| TASK DETAILS |
Transcribe the records in full, keeping every character as it is.
◆ ◆ ◆ ◆
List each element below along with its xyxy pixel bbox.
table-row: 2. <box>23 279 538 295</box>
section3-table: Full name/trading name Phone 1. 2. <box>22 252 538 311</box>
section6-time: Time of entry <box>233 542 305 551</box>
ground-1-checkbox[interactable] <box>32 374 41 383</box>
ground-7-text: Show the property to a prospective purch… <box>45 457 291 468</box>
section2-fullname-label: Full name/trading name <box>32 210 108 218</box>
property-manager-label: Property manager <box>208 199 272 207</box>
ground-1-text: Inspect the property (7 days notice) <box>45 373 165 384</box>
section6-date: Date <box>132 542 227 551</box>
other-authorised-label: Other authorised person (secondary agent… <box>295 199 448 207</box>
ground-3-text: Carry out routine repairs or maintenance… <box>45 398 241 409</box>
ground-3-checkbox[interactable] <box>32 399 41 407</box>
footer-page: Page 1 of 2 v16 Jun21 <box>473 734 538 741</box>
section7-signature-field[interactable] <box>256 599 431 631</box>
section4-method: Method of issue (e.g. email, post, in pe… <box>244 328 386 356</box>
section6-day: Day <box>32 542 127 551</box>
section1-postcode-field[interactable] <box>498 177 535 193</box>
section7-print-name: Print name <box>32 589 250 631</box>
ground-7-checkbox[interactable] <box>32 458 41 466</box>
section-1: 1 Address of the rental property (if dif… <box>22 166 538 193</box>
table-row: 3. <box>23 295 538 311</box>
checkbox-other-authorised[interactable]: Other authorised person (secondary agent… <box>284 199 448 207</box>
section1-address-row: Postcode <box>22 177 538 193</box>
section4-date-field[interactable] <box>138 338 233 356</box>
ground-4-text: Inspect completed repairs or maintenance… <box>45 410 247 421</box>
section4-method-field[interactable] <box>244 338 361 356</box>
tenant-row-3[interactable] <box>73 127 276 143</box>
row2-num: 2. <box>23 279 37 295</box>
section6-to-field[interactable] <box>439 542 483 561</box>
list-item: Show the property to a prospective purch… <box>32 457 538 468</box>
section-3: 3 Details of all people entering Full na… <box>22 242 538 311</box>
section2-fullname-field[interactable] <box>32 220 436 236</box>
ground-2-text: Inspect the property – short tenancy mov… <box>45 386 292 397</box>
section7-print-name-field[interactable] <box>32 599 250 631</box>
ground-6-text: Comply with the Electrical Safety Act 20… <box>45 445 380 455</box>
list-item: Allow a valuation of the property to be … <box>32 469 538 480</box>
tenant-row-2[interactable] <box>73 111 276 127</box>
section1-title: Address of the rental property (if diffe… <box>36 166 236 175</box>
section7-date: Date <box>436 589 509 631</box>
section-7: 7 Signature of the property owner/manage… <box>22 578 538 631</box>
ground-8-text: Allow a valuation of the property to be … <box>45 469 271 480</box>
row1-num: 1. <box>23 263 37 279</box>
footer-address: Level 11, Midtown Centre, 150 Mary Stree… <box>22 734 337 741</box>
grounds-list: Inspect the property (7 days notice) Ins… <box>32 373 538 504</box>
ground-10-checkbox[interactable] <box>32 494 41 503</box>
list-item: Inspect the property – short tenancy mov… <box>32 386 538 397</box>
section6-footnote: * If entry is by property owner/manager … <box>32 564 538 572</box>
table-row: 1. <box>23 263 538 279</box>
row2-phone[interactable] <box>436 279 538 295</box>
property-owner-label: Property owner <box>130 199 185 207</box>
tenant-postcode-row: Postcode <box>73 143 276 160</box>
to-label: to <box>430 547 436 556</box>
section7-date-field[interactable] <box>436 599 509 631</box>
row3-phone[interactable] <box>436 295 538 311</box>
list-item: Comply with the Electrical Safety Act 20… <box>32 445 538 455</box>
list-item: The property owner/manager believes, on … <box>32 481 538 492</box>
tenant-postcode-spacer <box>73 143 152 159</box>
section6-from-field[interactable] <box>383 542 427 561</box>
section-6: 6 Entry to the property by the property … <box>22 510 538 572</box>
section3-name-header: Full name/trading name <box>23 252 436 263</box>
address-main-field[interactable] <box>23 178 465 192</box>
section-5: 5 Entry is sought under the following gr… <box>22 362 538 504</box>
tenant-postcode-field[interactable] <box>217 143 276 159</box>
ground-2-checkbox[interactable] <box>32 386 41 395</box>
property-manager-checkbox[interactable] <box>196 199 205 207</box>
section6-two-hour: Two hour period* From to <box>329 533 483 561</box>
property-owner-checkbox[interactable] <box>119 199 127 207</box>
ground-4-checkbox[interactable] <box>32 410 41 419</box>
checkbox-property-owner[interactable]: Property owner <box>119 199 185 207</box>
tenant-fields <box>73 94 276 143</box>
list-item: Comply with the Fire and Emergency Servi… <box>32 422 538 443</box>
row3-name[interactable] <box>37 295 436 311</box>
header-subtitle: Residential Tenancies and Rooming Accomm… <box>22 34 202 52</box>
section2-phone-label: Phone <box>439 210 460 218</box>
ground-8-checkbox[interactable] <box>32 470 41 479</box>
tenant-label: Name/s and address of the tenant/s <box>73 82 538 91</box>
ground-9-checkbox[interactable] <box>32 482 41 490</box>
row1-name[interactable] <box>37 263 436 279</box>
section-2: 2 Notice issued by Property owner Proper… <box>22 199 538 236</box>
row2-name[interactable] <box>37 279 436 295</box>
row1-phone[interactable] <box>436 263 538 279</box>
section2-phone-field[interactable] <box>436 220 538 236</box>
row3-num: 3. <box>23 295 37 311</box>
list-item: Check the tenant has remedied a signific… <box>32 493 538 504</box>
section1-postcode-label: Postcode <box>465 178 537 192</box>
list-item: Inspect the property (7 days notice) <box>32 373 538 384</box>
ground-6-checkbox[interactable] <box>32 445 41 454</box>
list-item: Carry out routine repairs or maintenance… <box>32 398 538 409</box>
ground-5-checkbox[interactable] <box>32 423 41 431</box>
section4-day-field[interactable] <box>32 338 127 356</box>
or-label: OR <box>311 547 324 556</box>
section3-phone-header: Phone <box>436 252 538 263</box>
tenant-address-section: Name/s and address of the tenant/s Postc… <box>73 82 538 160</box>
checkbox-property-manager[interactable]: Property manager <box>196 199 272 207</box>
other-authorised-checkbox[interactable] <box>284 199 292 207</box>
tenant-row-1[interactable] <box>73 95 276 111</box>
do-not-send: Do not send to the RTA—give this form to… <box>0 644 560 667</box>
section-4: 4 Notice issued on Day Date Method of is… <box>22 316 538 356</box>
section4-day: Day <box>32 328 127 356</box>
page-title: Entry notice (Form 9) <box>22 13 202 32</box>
◆ ◆ ◆ ◆
| REPLY |
List each element below along with its xyxy pixel bbox.
table-row: 2. <box>23 279 538 295</box>
section3-table: Full name/trading name Phone 1. 2. <box>22 252 538 311</box>
section6-time: Time of entry <box>233 542 305 551</box>
ground-1-checkbox[interactable] <box>32 374 41 383</box>
ground-7-text: Show the property to a prospective purch… <box>45 457 291 468</box>
section2-fullname-label: Full name/trading name <box>32 210 108 218</box>
property-manager-label: Property manager <box>208 199 272 207</box>
ground-1-text: Inspect the property (7 days notice) <box>45 373 165 384</box>
section6-date: Date <box>132 542 227 551</box>
other-authorised-label: Other authorised person (secondary agent… <box>295 199 448 207</box>
ground-3-text: Carry out routine repairs or maintenance… <box>45 398 241 409</box>
ground-3-checkbox[interactable] <box>32 399 41 407</box>
footer-page: Page 1 of 2 v16 Jun21 <box>473 734 538 741</box>
section7-signature-field[interactable] <box>256 599 431 631</box>
section4-method: Method of issue (e.g. email, post, in pe… <box>244 328 386 356</box>
section6-day: Day <box>32 542 127 551</box>
section1-postcode-field[interactable] <box>498 177 535 193</box>
section7-print-name: Print name <box>32 589 250 631</box>
ground-7-checkbox[interactable] <box>32 458 41 466</box>
section-1: 1 Address of the rental property (if dif… <box>22 166 538 193</box>
table-row: 3. <box>23 295 538 311</box>
checkbox-other-authorised[interactable]: Other authorised person (secondary agent… <box>284 199 448 207</box>
section1-address-row: Postcode <box>22 177 538 193</box>
section4-date-field[interactable] <box>138 338 233 356</box>
ground-4-text: Inspect completed repairs or maintenance… <box>45 410 247 421</box>
section4-method-field[interactable] <box>244 338 361 356</box>
tenant-row-3[interactable] <box>73 127 276 143</box>
row2-num: 2. <box>23 279 37 295</box>
section6-to-field[interactable] <box>439 542 483 561</box>
list-item: Show the property to a prospective purch… <box>32 457 538 468</box>
section-3: 3 Details of all people entering Full na… <box>22 242 538 311</box>
section2-fullname-field[interactable] <box>32 220 436 236</box>
ground-2-text: Inspect the property – short tenancy mov… <box>45 386 292 397</box>
section7-print-name-field[interactable] <box>32 599 250 631</box>
ground-6-text: Comply with the Electrical Safety Act 20… <box>45 445 380 455</box>
list-item: Allow a valuation of the property to be … <box>32 469 538 480</box>
tenant-row-2[interactable] <box>73 111 276 127</box>
section1-title: Address of the rental property (if diffe… <box>36 166 236 175</box>
section7-date: Date <box>436 589 509 631</box>
section-7: 7 Signature of the property owner/manage… <box>22 578 538 631</box>
ground-8-text: Allow a valuation of the property to be … <box>45 469 271 480</box>
row1-num: 1. <box>23 263 37 279</box>
footer-address: Level 11, Midtown Centre, 150 Mary Stree… <box>22 734 337 741</box>
grounds-list: Inspect the property (7 days notice) Ins… <box>32 373 538 504</box>
ground-10-checkbox[interactable] <box>32 494 41 503</box>
list-item: Inspect the property – short tenancy mov… <box>32 386 538 397</box>
section6-footnote: * If entry is by property owner/manager … <box>32 564 538 572</box>
table-row: 1. <box>23 263 538 279</box>
row2-phone[interactable] <box>436 279 538 295</box>
property-owner-label: Property owner <box>130 199 185 207</box>
tenant-postcode-row: Postcode <box>73 143 276 160</box>
to-label: to <box>430 547 436 556</box>
section7-date-field[interactable] <box>436 599 509 631</box>
row3-phone[interactable] <box>436 295 538 311</box>
list-item: Comply with the Electrical Safety Act 20… <box>32 445 538 455</box>
list-item: The property owner/manager believes, on … <box>32 481 538 492</box>
tenant-postcode-spacer <box>73 143 152 159</box>
section6-from-field[interactable] <box>383 542 427 561</box>
section-6: 6 Entry to the property by the property … <box>22 510 538 572</box>
section3-name-header: Full name/trading name <box>23 252 436 263</box>
address-main-field[interactable] <box>23 178 465 192</box>
section-5: 5 Entry is sought under the following gr… <box>22 362 538 504</box>
tenant-postcode-field[interactable] <box>217 143 276 159</box>
ground-2-checkbox[interactable] <box>32 386 41 395</box>
property-manager-checkbox[interactable] <box>196 199 205 207</box>
section6-two-hour: Two hour period* From to <box>329 533 483 561</box>
property-owner-checkbox[interactable] <box>119 199 127 207</box>
ground-4-checkbox[interactable] <box>32 410 41 419</box>
checkbox-property-owner[interactable]: Property owner <box>119 199 185 207</box>
tenant-fields <box>73 94 276 143</box>
list-item: Comply with the Fire and Emergency Servi… <box>32 422 538 443</box>
row3-name[interactable] <box>37 295 436 311</box>
header-subtitle: Residential Tenancies and Rooming Accomm… <box>22 34 202 52</box>
section2-phone-label: Phone <box>439 210 460 218</box>
ground-8-checkbox[interactable] <box>32 470 41 479</box>
tenant-label: Name/s and address of the tenant/s <box>73 82 538 91</box>
ground-9-checkbox[interactable] <box>32 482 41 490</box>
row1-name[interactable] <box>37 263 436 279</box>
section-2: 2 Notice issued by Property owner Proper… <box>22 199 538 236</box>
row2-name[interactable] <box>37 279 436 295</box>
row1-phone[interactable] <box>436 263 538 279</box>
section2-phone-field[interactable] <box>436 220 538 236</box>
row3-num: 3. <box>23 295 37 311</box>
list-item: Check the tenant has remedied a signific… <box>32 493 538 504</box>
section1-postcode-label: Postcode <box>465 178 537 192</box>
list-item: Inspect the property (7 days notice) <box>32 373 538 384</box>
ground-6-checkbox[interactable] <box>32 445 41 454</box>
list-item: Carry out routine repairs or maintenance… <box>32 398 538 409</box>
ground-5-checkbox[interactable] <box>32 423 41 431</box>
section4-day-field[interactable] <box>32 338 127 356</box>
or-label: OR <box>311 547 324 556</box>
section3-phone-header: Phone <box>436 252 538 263</box>
tenant-address-section: Name/s and address of the tenant/s Postc… <box>73 82 538 160</box>
checkbox-property-manager[interactable]: Property manager <box>196 199 272 207</box>
other-authorised-checkbox[interactable] <box>284 199 292 207</box>
tenant-row-1[interactable] <box>73 95 276 111</box>
do-not-send: Do not send to the RTA—give this form to… <box>0 644 560 667</box>
section-4: 4 Notice issued on Day Date Method of is… <box>22 316 538 356</box>
section4-day: Day <box>32 328 127 356</box>
page-title: Entry notice (Form 9) <box>22 13 202 32</box>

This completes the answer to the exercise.